9

I need to fill a huge (7734500 elements) std::vector<unsigned int> with random values, and I am trying to do it in parallel with multiple threads to achieve a higher efficiency. Here is the code that I have so far:

std::random_device rd; // seed generator

std::mt19937_64 generator{rd()}; // generator initialized with seed from rd

static const unsigned int NUM_THREADS = 4;


std::uniform_int_distribution<> initialize(unsigned long long int modulus)
{
    std::uniform_int_distribution<> unifDist{0, (int)(modulus-1)};
    return unifDist;
}


void unifRandVectorThreadRoutine
    (std::vector<unsigned int>& vector, unsigned int start,
    unsigned int end, std::uniform_int_distribution<>& dist)
{
    for(unsigned int i = start ; i < end ; ++i)
    {
        vector[i] = dist(generator);
    }
}


std::vector<unsigned int> uniformRandomVector
    (unsigned int rows, unsigned int columns, unsigned long long int modulus)
{
    std::uniform_int_distribution<> dist = initialize(modulus);

    std::thread threads[NUM_THREADS];

    std::vector<unsigned int> v;
    v.resize(rows*columns);

    // number of entries each thread will take care of
    unsigned int positionsEachThread = rows*columns/NUM_THREADS;

    // all but the last thread
    for(unsigned int i = 0 ; i < NUM_THREADS - 1 ; ++i)
    {
        threads[i] = std::thread(unifRandVectorThreadRoutine, v, i*positionsEachThread,
            (i+1)*positionsEachThread, dist);
        // threads[i].join();
    }

    // last thread
    threads[NUM_THREADS - 1] = std::thread(unifRandVectorThreadRoutine, v,
        (NUM_THREADS-1)*positionsEachThread, rows*columns, dist);
    // threads[NUM_THREADS - 1].join();

    for(unsigned int i = 0 ; i < NUM_THREADS ; ++i)
    {
        threads[i].join();
    }

    return v;
}

At the moment, it takes approximately 0.3 seconds: do you think there is a way to make it more efficient?


Edit: Giving each thread its own generator

I have modified the routine as follows

void unifRandVectorThreadRoutine
    (std::vector<unsigned int>& vector, unsigned int start,
    unsigned int end, std::uniform_int_distribution<>& dist)
{
    std::mt19937_64 generator{rd()};
    for(unsigned int i = start ; i < end ; ++i)
    {
        vector[i] = dist(generator);
    }
}

and the running time dropped by one half.
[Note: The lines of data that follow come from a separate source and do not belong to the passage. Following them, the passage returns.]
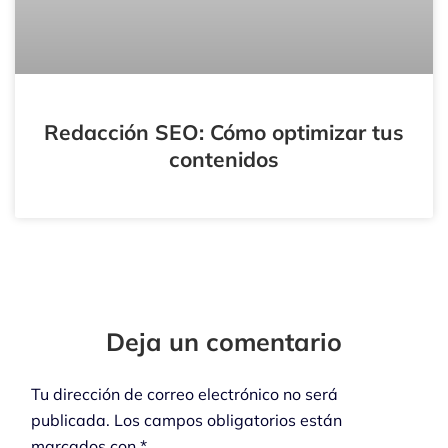
Redacción SEO: Cómo optimizar tus
contenidos
Tu
Tu
Nombre*
Correo
Electrónico*
Deja un comentario
Tu dirección de correo electrónico no será
publicada.
Los campos obligatorios están
marcados con
*
Escribe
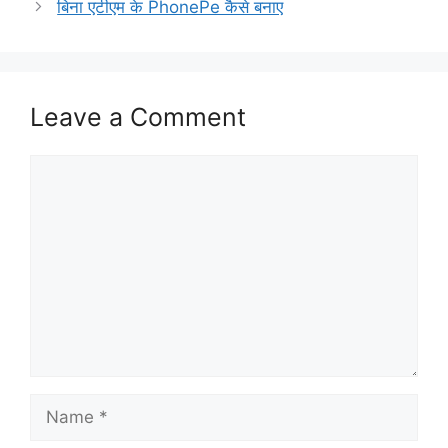
बिना एटीएम के PhonePe कैसे बनाए
Leave a Comment
Comment
Name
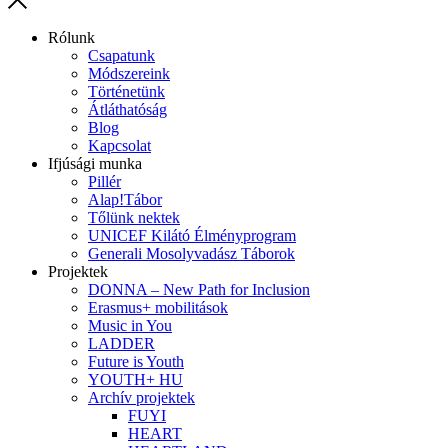
Rólunk
Csapatunk
Módszereink
Történetünk
Átláthatóság
Blog
Kapcsolat
Ifjúsági munka
Pillér
Alap!Tábor
Tőlünk nektek
UNICEF Kilátó Élményprogram
Generali Mosolyvadász Táborok
Projektek
DONNA – New Path for Inclusion
Erasmus+ mobilitások
Music in You
LADDER
Future is Youth
YOUTH+ HU
Archív projektek
FUYI
HEART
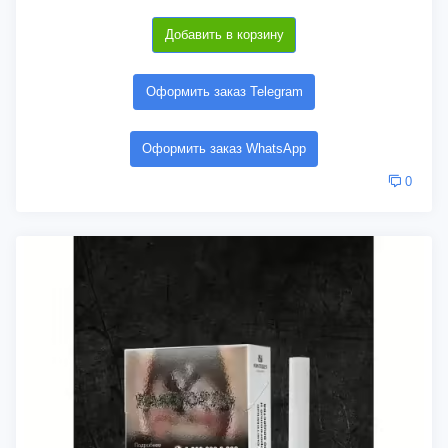
Добавить в корзину
Оформить заказ Telegram
Оформить заказ WhatsApp
0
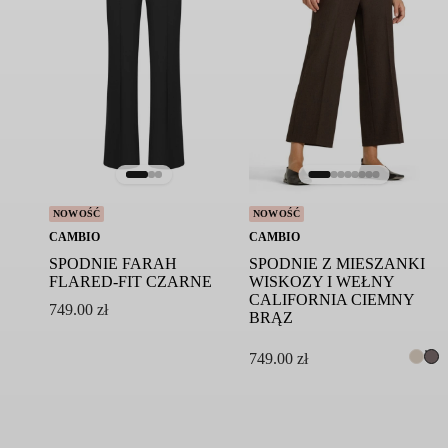
NOWOŚĆ
NOWOŚĆ
CAMBIO
CAMBIO
SPODNIE FARAH
SPODNIE Z MIESZANKI
FLARED-FIT CZARNE
WISKOZY I WEŁNY
CALIFORNIA CIEMNY
749.00
zł
BRĄZ
749.00
zł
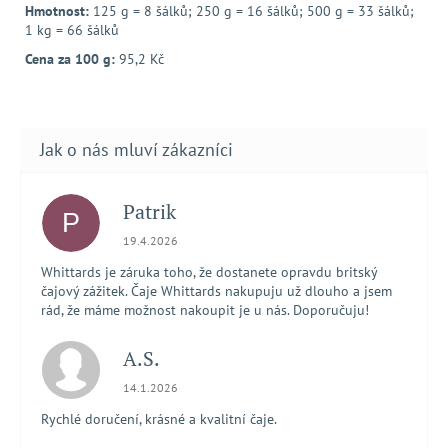
Hmotnost:
125 g = 8 šálků; 250 g = 16 šálků; 500 g = 33 šálků;
1 kg = 66 šálků
Cena za 100 g:
95,2 Kč
Patrik
P
Hodnocení obchodu je 5 z 5 hvězdiček.
19.4.2026
Whittards je záruka toho, že dostanete opravdu britský
čajový zážitek. Čaje Whittards nakupuju už dlouho a jsem
rád, že máme možnost nakoupit je u nás. Doporučuju!
A.S.
Hodnocení obchodu je 5 z 5 hvězdiček.
14.1.2026
Rychlé doručení, krásné a kvalitní čaje.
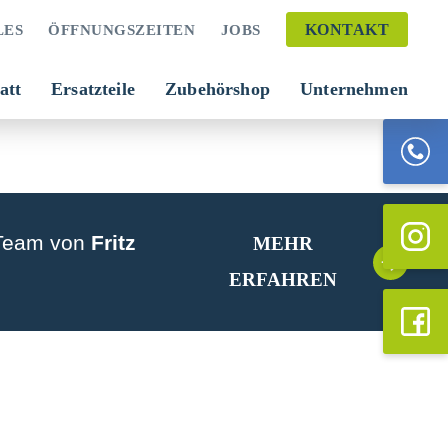
KONTAKT
LES
ÖFFNUNGSZEITEN
JOBS
att
Ersatzteile
Zubehörshop
Unternehmen
 Team von
Fritz
MEHR
ERFAHREN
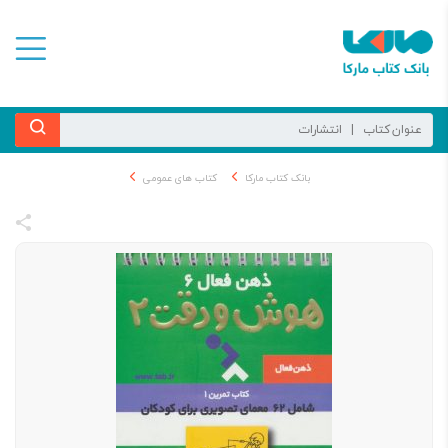
بانک کتاب مارکا
کتاب های عمومی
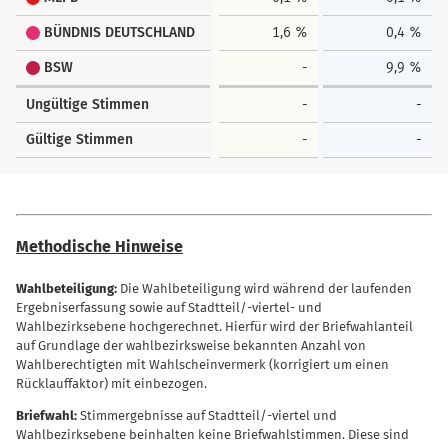
BÜNDNIS DEUTSCHLAND
1,6 %
0,4 %
BSW
-
9,9 %
Ungültige Stimmen
-
-
Gültige Stimmen
-
-
Methodische Hinweise
Wahlbeteiligung:
Die Wahlbeteiligung wird während der laufenden
Ergebniserfassung sowie auf Stadtteil/-viertel- und
Wahlbezirksebene hochgerechnet. Hierfür wird der Briefwahlanteil
auf Grundlage der wahlbezirksweise bekannten Anzahl von
Wahlberechtigten mit Wahlscheinvermerk (korrigiert um einen
Rücklauffaktor) mit einbezogen.
Briefwahl:
Stimmergebnisse auf Stadtteil/-viertel und
Wahlbezirksebene beinhalten keine Briefwahlstimmen. Diese sind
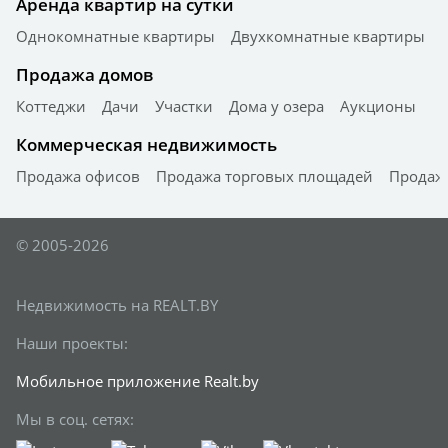
Аренда квартир на сутки
Однокомнатные квартиры
Двухкомнатные квартиры
Продажа домов
Коттеджи
Дачи
Участки
Дома у озера
Аукционы
Коммерческая недвижимость
Продажа офисов
Продажа торговых площадей
Продажа
© 2005-2026
Недвижимость на REALT.BY
Наши проекты:
Мобильное приложение Realt.by
Мы в соц. сетях:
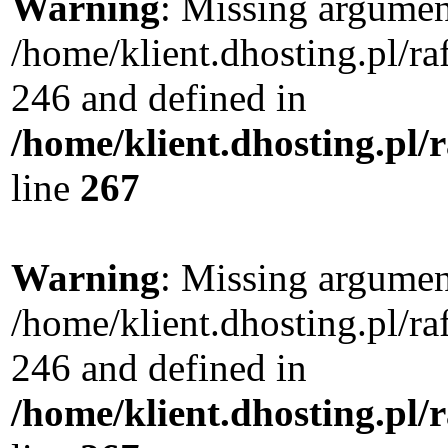
Warning
: Missing argument
/home/klient.dhosting.pl/r
246 and defined in
/home/klient.dhosting.pl/
line
267
Warning
: Missing argument
/home/klient.dhosting.pl/r
246 and defined in
/home/klient.dhosting.pl/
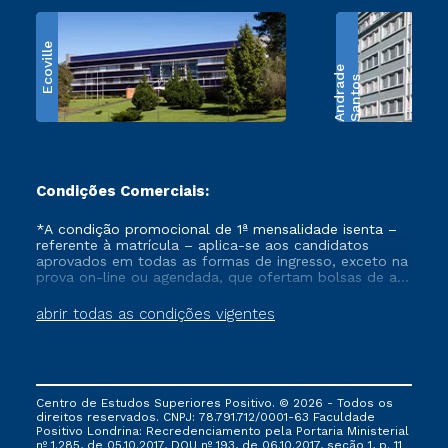
Ecoville
e
S
a
n
t
o
s
A
n
d
r
a
d
Condições Comerciais:
*A condição promocional de 1ª mensalidade isenta –
referente à matrícula – aplica-se aos candidatos
aprovados em todas as formas de ingresso, exceto na
prova on-line ou agendada, que ofertam bolsas de até
50% de desconto, ambos ingressantes no semestre
vigente, que ainda não tenham efetivado e/ou não
abrir todas as condições vigentes
tenham cancelado ou trancado sua matrícula em uma
das Instituições da Cruzeiro do Sul Educacional, no
período de um ano. Tais condições não se aplicam
aos cursos de Medicina, e também para matriculados
via FIES, Prouni e outros programas governamentais, e
Centro de Estudos Superiores Positivo. © 2026 - Todos os
não se acumula com nenhuma outra campanha
direitos reservados. CNPJ: 78.791.712/0001-63 Faculdade
ofertada pela Instituição.
Positivo Londrina: Recredenciamento pela Portaria Ministerial
nº 1.285, de 05.10.2017, DOU nº 193, de 06.10.2017, seção 1, p. 11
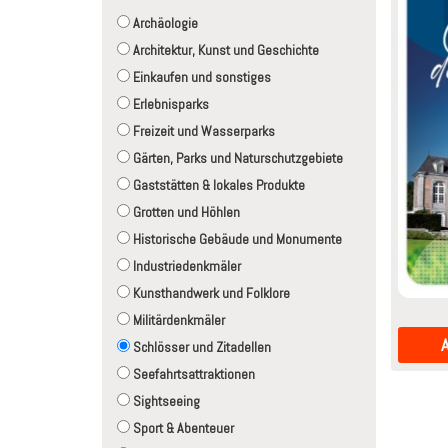
Archäologie
Architektur, Kunst und Geschichte
Einkaufen und sonstiges
Erlebnisparks
Freizeit und Wasserparks
Gärten, Parks und Naturschutzgebiete
Gaststätten & lokales Produkte
Grotten und Höhlen
Historische Gebäude und Monumente
Industriedenkmäler
Kunsthandwerk und Folklore
Militärdenkmäler
Schlösser und Zitadellen
Seefahrtsattraktionen
Sightseeing
Sport & Abenteuer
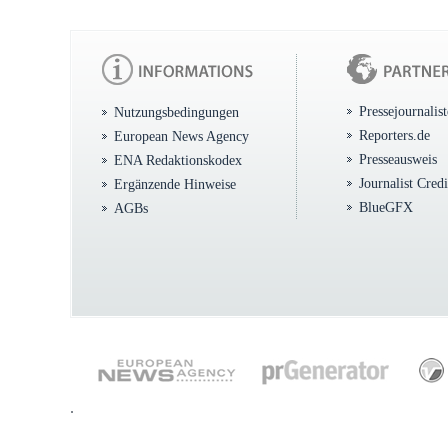
Pressejournalis
Nutzungsbedingungen
Reporters.de
European News Agency
Presseausweis
ENA Redaktionskodex
Journalist Cred
Ergänzende Hinweise
BlueGFX
AGBs
.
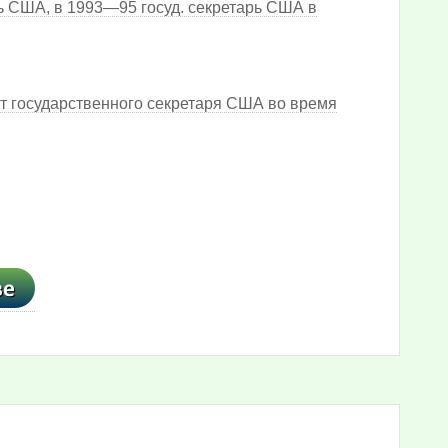
ь США, в 1993—95 госуд. секретарь США в
т государственного секретаря США во время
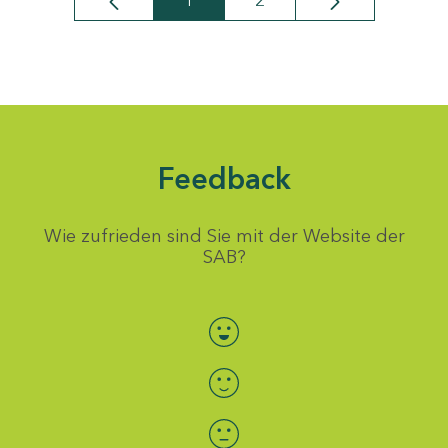
1
2
Seite
Seite
Feedback
Wie zufrieden sind Sie mit der Website der
SAB?
Bewertung auswählen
So I am still sharing the std::random_device but each thread has its own std::mt19937_64.


Edit: Giving each thread its own vector and then concatenating

I changed the code as follows:

void unifRandVectorThreadRoutine
    (std::vector<unsigned int>& vector, unsigned int length,
    std::uniform_int_distribution<>& dist)
{
    vector.reserve(length);
    std::mt19937_64 generator{rd()};
    for(unsigned int i = 0 ; i < length ; ++i)
    {
        vector.push_back(dist(generator));
    }
}

and

std::vector<unsigned int> uniformRandomVector
    (unsigned int rows, unsigned int columns, unsigned long long int modulus)
{
    std::uniform_int_distribution<> dist = initialize(modulus);

    std::thread threads[NUM_THREADS];

    std::vector<unsigned int> v[NUM_THREADS];

    unsigned int positionsEachThread = rows*columns/NUM_THREADS;

    // all but the last thread
    for(unsigned int i = 0 ; i < NUM_THREADS - 1 ; ++i)
    {
        threads[i] = std::thread(unifRandVectorThreadRoutine, std::ref(v[i]), positionsEachThread, dist);
    }

    // last thread
    threads[NUM_THREADS - 1] = std::thread(unifRandVectorThreadRoutine, std::ref(v[NUM_THREADS-1]),
        rows*columns - (NUM_THREADS-1)*positionsEachThread, dist);

    for(unsigned int i = 0 ; i < NUM_THREADS ; ++i)
    {
        threads[i].join();
    }

    std::vector<unsigned int> finalVector;
    finalVector.reserve(rows*columns);

    for(unsigned int i = 0 ; i < NUM_THREADS ; ++i)
    {
        finalVector.insert(finalVector.end(), v[i].begin(), v[i].end());
    }

    return finalVector;
}

The execution time is slightly worse than before, when I was using just one vector shared between all the threads. Am I missing something or can it just happen?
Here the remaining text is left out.